My dad is incredibly humble, and he taught me humility. He came from a position where he didn’t have to be humble—he was a pediatric neurosurgeon, at the top of his field. At the dinner table, we’d talk about what we did today, what happened in school, and he would have saved a life—he once took a golf club out of someone’s head! But he treats everybody—everybody—as a peer. He immediately garners the respect of others because he treats them as an equal human.
In North American culture, we’re always having to compare ourselves to others. There’s a pressure to compete, and it’s easy to go from that to performing your superiority. But my father’s never condescending towards anyone. And that was an amazing thing to witness, growing up.
Once we were tobogganing, and I tried to run across the hill to get to my dad. I got hit by a woman and her son on a GT snow-racer. I flew into the air—and I didn’t wake up until I was in the ambulance. I had a concussion. I was lying in the hospital bed, and my dad asked the doctor, who was a friend of his: “What do we do next?” And the other doctor said, “Normally, this is when we would ask you what to do next!” And that’s when I realized my dad really was the expert.
At his retirement party, someone read his “Rate my MD” reviews—which you would normally never want anyone to do! But they were all so impressively positive and thankful. It was almost weird to hear gratitude from an online space. Parents live these whole lives that you don’t see as a kid, but you have an image of them based on who they are with you. Hearing those reviews was like getting independent confirmation of the person I always thought my father was.
My family was always supportive of what I was doing in life—they let me go in the directions I wanted to, into writing and English literature.
For me now, my goals really aren’t material. They’re about surrounding myself with people I care about, and people who care about me. My family has a cottage, and it’s not a Mc-mansion; it really feels like a cottage. If you spend time up there by yourself, it’s very lonely. You need people to fill it up. In the first year of the pandemic we couldn’t go there, but this summer we got to be there together.
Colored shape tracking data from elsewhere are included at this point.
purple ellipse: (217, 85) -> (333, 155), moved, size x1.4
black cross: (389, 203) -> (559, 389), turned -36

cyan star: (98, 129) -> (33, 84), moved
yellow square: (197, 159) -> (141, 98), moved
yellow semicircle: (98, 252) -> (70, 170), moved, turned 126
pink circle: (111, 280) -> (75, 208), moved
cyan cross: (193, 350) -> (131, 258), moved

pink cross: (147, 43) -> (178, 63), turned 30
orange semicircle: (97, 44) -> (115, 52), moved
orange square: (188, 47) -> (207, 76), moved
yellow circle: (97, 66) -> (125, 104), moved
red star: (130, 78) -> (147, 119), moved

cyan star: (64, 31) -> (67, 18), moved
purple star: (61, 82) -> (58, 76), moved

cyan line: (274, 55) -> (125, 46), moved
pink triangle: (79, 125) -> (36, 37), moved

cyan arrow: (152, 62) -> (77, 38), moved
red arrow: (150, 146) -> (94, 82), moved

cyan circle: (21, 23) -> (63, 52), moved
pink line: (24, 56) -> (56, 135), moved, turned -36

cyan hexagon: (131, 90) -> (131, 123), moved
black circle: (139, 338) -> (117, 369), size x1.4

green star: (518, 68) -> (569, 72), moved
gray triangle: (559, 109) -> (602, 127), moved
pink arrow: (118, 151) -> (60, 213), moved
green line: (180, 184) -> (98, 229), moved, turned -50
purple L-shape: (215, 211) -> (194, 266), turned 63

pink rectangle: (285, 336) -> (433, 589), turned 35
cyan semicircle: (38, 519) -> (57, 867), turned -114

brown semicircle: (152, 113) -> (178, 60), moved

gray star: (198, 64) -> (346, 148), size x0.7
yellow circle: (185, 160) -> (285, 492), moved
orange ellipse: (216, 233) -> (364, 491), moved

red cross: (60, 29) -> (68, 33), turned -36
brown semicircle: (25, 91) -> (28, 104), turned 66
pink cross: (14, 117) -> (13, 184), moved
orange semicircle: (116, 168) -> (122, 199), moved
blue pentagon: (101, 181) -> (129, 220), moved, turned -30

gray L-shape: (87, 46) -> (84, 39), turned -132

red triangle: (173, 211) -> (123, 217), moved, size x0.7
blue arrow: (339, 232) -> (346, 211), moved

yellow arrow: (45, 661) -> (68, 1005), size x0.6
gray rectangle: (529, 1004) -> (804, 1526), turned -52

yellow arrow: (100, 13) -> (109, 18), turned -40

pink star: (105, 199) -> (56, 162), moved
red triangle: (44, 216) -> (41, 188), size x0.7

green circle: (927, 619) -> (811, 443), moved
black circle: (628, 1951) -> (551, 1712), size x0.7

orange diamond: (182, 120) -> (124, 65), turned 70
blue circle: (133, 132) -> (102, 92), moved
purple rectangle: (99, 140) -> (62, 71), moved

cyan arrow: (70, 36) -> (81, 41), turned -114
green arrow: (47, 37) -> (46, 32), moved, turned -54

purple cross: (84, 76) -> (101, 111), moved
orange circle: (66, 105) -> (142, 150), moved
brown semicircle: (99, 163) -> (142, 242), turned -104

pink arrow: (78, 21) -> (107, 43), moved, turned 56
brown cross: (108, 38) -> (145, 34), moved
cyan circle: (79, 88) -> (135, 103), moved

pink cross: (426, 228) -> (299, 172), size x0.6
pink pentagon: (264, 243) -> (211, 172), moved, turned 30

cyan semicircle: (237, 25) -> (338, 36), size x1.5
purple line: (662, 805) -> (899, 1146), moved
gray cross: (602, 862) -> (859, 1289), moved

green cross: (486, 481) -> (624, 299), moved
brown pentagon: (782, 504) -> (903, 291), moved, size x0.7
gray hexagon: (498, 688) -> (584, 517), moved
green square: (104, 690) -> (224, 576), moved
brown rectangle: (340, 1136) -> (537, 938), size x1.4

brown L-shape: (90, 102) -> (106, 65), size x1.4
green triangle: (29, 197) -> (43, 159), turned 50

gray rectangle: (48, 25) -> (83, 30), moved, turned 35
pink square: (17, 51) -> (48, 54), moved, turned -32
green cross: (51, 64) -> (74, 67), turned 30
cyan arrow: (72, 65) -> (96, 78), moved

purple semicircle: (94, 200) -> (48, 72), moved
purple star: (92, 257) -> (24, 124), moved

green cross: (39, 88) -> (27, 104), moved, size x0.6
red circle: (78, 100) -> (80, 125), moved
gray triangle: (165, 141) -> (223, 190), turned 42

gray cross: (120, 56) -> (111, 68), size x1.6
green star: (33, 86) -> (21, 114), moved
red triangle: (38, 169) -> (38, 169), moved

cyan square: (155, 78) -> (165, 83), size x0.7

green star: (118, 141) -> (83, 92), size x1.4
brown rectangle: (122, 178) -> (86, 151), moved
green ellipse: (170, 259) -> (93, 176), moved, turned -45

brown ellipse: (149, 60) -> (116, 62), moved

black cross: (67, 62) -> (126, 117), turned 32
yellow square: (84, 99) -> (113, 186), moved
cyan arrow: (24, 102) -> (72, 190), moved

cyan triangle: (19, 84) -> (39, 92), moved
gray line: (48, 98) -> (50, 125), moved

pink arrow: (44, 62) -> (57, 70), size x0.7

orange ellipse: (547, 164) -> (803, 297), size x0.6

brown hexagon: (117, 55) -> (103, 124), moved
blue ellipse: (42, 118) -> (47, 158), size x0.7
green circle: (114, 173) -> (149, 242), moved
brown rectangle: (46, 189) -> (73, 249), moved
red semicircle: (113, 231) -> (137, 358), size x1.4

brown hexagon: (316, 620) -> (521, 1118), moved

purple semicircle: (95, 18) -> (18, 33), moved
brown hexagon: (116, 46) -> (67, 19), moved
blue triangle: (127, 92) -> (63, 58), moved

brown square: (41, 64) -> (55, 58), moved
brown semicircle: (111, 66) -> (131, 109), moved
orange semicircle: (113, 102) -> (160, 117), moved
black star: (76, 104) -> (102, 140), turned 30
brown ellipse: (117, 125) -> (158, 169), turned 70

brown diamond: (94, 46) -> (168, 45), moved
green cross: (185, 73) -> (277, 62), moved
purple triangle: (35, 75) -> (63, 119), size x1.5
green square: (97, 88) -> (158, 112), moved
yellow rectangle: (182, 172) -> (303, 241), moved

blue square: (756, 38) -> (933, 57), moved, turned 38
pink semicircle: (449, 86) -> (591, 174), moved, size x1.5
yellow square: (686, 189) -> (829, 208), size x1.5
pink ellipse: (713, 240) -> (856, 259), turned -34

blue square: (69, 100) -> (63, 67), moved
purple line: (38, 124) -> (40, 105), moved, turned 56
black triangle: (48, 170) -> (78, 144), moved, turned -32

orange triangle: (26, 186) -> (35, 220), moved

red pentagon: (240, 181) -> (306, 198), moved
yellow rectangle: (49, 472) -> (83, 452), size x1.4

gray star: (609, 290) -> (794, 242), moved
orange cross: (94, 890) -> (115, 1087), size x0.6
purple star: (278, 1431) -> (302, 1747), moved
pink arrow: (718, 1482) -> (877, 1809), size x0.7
I also want to create more—not even for other people to see, but to always be creating, making something out of the materials I have. Creative writing is a lot of what I do, but I also had a phase where I was tying a lot of flies for fly fishing. I tried whittling wood too, but it was very hard—it was a romantic image of myself, but humbling. Small acts of creation provide me with a feeling of purpose. I think you have to give yourself permission to be an amateur, and not to be good at everything, or you walk around a severely wounded person.